• [Records to use]:
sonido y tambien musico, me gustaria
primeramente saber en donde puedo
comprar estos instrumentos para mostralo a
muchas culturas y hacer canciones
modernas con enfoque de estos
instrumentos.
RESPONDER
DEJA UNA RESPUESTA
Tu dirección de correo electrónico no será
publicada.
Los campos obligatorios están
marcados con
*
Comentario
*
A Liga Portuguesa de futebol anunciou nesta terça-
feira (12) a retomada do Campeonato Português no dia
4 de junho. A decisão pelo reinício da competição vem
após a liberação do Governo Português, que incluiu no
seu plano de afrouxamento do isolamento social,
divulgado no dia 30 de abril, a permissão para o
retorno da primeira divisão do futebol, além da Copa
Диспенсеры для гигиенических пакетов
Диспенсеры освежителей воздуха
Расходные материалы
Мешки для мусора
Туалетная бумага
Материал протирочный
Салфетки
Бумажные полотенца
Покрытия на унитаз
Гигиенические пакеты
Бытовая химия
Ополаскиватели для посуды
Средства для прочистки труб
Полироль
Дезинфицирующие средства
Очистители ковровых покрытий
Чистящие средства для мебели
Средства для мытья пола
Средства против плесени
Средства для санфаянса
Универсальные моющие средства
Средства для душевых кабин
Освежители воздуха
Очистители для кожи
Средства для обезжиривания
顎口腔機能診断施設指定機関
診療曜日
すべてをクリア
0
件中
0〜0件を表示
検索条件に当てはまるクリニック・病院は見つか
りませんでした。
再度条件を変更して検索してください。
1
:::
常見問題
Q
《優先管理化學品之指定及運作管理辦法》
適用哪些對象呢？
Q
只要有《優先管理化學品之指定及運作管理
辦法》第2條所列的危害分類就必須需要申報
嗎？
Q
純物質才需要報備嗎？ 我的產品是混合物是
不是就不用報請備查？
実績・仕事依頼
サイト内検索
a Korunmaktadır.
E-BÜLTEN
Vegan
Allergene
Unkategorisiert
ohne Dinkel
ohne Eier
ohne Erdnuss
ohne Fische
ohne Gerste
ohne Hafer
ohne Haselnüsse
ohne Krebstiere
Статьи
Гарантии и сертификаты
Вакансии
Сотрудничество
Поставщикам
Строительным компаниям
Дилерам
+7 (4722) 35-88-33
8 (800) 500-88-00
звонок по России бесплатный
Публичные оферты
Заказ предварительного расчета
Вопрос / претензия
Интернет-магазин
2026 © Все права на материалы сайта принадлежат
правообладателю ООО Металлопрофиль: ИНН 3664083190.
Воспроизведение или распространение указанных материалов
...
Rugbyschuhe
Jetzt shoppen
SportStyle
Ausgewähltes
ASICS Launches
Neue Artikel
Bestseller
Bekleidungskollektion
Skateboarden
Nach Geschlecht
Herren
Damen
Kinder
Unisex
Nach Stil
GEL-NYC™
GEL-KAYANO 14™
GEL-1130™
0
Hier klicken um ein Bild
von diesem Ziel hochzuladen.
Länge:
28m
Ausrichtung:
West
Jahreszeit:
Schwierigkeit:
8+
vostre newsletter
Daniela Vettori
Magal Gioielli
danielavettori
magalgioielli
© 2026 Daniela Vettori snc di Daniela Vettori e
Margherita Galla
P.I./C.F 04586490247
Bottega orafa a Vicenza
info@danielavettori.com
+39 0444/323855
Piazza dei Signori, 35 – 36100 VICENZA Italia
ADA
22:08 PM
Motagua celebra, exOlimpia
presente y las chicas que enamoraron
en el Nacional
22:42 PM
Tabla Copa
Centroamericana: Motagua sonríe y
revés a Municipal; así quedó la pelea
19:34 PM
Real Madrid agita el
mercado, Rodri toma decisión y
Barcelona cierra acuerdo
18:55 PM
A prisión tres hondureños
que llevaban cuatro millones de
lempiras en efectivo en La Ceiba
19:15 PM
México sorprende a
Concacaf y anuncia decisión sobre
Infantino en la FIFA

• [What you have to do]: Go through the entries above and copy every line containing "Português".

• [Written solution]:
feira (12) a retomada do Campeonato Português no dia
após a liberação do Governo Português, que incluiu no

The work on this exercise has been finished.